At 9.30 in the morning an Air Force helicopter flew low overhead, its green and brown camouflage stark against the bright blue winter sky. We didn’t need the clattering of the helicopter to remind us that this was rally day, the day the President was coming to town. For a week before the Presidential visit the town had been filled with dust and the roaring of road repair vehicles. Our local town council had embarked on the great deception, creating the illusion that everything was fine, clean and well maintained in our dirty, run down, pot-holed town. A veritable army of maintenance workers appeared from nowhere and were suddenly, frantically, clearing verges, picking up litter and even fixing blocked, overflowing sewage pipes. The question on everyone’s lips was: where have they been all this time while the town fell to rack to ruin.
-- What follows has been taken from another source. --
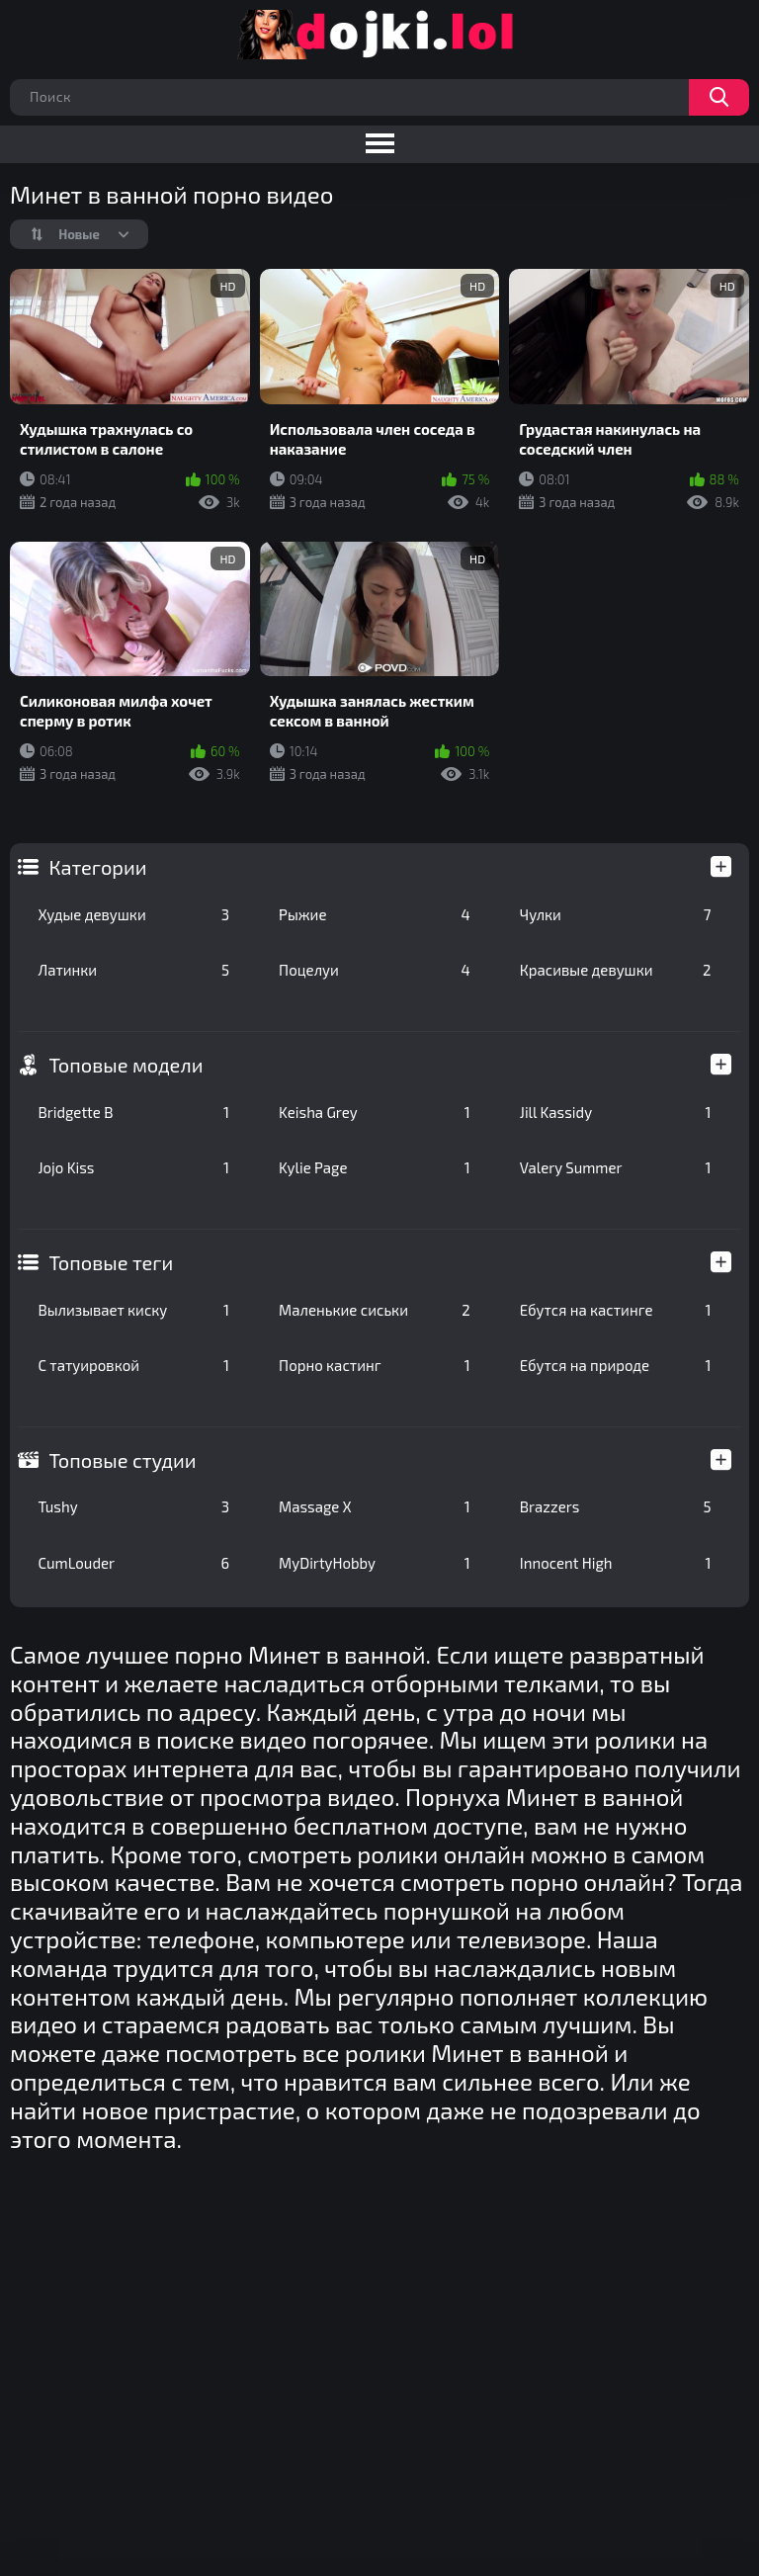  Describe the element at coordinates (374, 1112) in the screenshot. I see `Keisha Grey` at that location.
With the newly laid tar still wet on the ground, rally day had arrived. Only a handful of the main feeder roads in the town had been repaired and verges cleaned but that obviously didn’t matter: out of sight was obviously out of mind. Along the main highway leading to the newly scraped patch of open ground where the rally was to be held, plastic bunting had been stuck to lamp posts and a banner hung across the main road with a picture of President Mugabe proclaiming: “Presidential Youth Outreach,” and “Vote Zanu PF.”
Everywhere the wealth of the visiting dignitaries was on display: open topped sports cars, double cab SUV’s, tinted windows, a sparkling white Humvee with Mr Mugabe’s name on the back window; his and hers luxury vehicles parked side by side near the Zanu PF office, one with a huge picture of Mrs Mugabe, the other with Mr Mugabe’s image.
From early morning trucks, buses and lorries started streaming into the town. It was frightening to see hugely overloaded, open-topped thirty tonne trucks crammed with two hundred or more people standing, hanging onto bulging sides, squashed in like sardines in a tin. School buses from near and far came, packed with teenagers having a day off, away from classrooms and lessons, a chance to catch up with friends. Police stood at every intersection along the route being taken by the Presidential delegation; women wearing wraps and headscarves decorated with Mr Mugabe’s face stood in groups on the roadsides while young men in their teens and early twenties headed to the dusty open ground where our 93 year old President was to address them.
President Mugabe finally addressed the rally late in the afternoon and the sun was rapidly heading to the horizon. Many sitting there on that dusty patch of open ground were too young to have ever known any leader other than Mr Mugabe, the oldest President in the world and in power in Zimbabwe for 37 years. Others were too young to even remember the land invasions and farm seizures in the early 2000’s; the policy which started Zimbabwe’s spiral into economic decline. Instead of talking about decaying infrastructure, collapsed industry, massive unemployment or banks without money, Mr Mugabe yet again turned the negative spotlight on white Zimbabwean farmers.
”We have discovered that in Mashonaland East province alone…, there are 73 white commercial farmers who are still occupying some farms when our people do not have land,” Mr Mugabe said, “We are going to take those farms and re-distribute them to our youths.”
That evening as the dust settled and temperatures dropped, thousands of people were crammed back into perilously overloaded thirty tonne trucks to travel through the night back to where they’d been collected from.
In the last caramel glow of dusk an eagle owl landed on a nearby telephone pole and scanned the ground for movement, for signs of life to prey upon. A feeling of sadness settled over the dusk; sadness that now, inevitably, yet another round of farm invasions, evictions, lost jobs, homes and production would begin again, sanctioned by our 93 year old President the day he came to Marondera town.